Saturday, November 22, 2003

Op-Ed Columnist: Death by Dividend:
"In this impoverished corner of southwestern Guatemala, lush with jungle and burbling brooks, you can just about see people dying as an indirect result of America's trade agenda.

Even now, some governments in Central America choose to let their people die rather than distribute cheap generic AIDS drugs, which would save more lives but might irritate the U.S. And now America is trying to make it more difficult for these countries to use generic drugs."


…the stark choice that we Americans face: Do we want to maximize profits for U.S. pharmaceutical companies, or do we want to save lives?

American trade negotiators, in both the Clinton and Bush administrations, have pushed U.S. interests in a narrow economic sense by making it difficult for poor nations to use cheap generic medicines. In front of the television cameras, the U.S. has made some concessions to public health needs, but the compassion usually vanishes in trade negotiations.

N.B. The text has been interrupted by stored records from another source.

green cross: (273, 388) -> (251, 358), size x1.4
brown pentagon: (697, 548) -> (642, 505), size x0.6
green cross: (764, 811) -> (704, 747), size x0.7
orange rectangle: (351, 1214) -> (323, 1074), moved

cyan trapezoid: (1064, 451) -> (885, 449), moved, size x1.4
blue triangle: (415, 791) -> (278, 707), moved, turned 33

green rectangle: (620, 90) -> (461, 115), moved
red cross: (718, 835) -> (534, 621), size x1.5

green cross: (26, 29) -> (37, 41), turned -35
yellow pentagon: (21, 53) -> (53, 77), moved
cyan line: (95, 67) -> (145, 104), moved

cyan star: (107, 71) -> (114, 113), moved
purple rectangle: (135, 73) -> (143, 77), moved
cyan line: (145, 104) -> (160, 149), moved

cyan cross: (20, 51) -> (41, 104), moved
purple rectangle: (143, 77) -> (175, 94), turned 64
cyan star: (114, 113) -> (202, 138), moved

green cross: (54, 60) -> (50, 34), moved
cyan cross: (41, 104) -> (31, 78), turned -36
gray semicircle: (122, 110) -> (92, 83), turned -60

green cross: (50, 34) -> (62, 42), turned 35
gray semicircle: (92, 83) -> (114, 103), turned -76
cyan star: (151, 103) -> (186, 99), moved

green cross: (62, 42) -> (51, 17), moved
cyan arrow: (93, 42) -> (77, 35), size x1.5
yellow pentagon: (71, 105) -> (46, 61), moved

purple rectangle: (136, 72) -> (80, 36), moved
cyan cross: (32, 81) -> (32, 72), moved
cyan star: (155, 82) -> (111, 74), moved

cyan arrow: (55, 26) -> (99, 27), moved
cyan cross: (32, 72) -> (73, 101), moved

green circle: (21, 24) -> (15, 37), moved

The public drafts of the F.T.A.A. clearly place the priority on patents over public health, and the word is that the (still secret) draft text of a Central American Free Trade Agreement should also embarrass us.

"An F.T.A.A. agreement with strong I.P. [intellectual property] provisions threatens to have a catastrophic impact on the lives of millions of people living with H.I.V./ AIDS and other diseases," warns Doctors Without Borders, the Nobel Peace Prize-winning aid group.

I know, I know. Mention "intellectual property" and eyes glaze over. But meet the people whose lives are at stake.…

Juan Emiliano Sánchez, 51, may be too far gone to be saved. A farmer with a son in San Rafael, Calif., Mr. Sánchez has advanced AIDS and is so frail that he can barely walk. "I really want to fight this as long as I can," he said, his face glistening with a feverish sweat, but it looks as if that won't be long.

María Gloria Gerónimo is a different story. A 27-year-old hotel maid, she was infected with H.I.V. by her husband, and she in turn passed the virus to their son, Rony, during childbirth. Desperate to save Rony's life, Ms. Gerónimo trekked around Guatemala until she found an AIDS clinic where Doctors Without Borders uses generic antiretrovirals to treat AIDS. Both she and Rony, who is now 5, are strong again.

Should drug company profits be more important than the lives of Mr. Sánchez, Ms. Gerónimo and Rony?

"I don't understand how it's in the interests of Americans to pursue policies that are going to lead to the deaths of tens of thousands, maybe even millions," says Robert Weissman, an intellectual property lawyer in Washington who is co-director of Essential Action, which monitors trade agreements.

The U.S. trade officials I spoke with vigorously deny that they are insensitive to third-world health needs. But almost every expert I spoke to outside the U.S. government said that the U.S. continued to place hurdles in front of the use of generics to save lives.

Even now, ahead of the F.T.A.A., Guatemala and Honduras avoid using generic antiretrovirals for fear of offending the U.S. Guatemala, for example, has 67,000 people, including 5,000 children, with H.I.V. or AIDS. Most will die. Astonishingly, the country spends most of its scarce AIDS money on brand-name drugs rather than cheaper generics, which could treat three times as many people. Honduras does the same, preferring to let people die than use generics.

Why would these countries do this? The doctors and public health officials I interviewed said that Central American nations had a strong desire to curry favor with Washington, which is perceived as hostile to generics.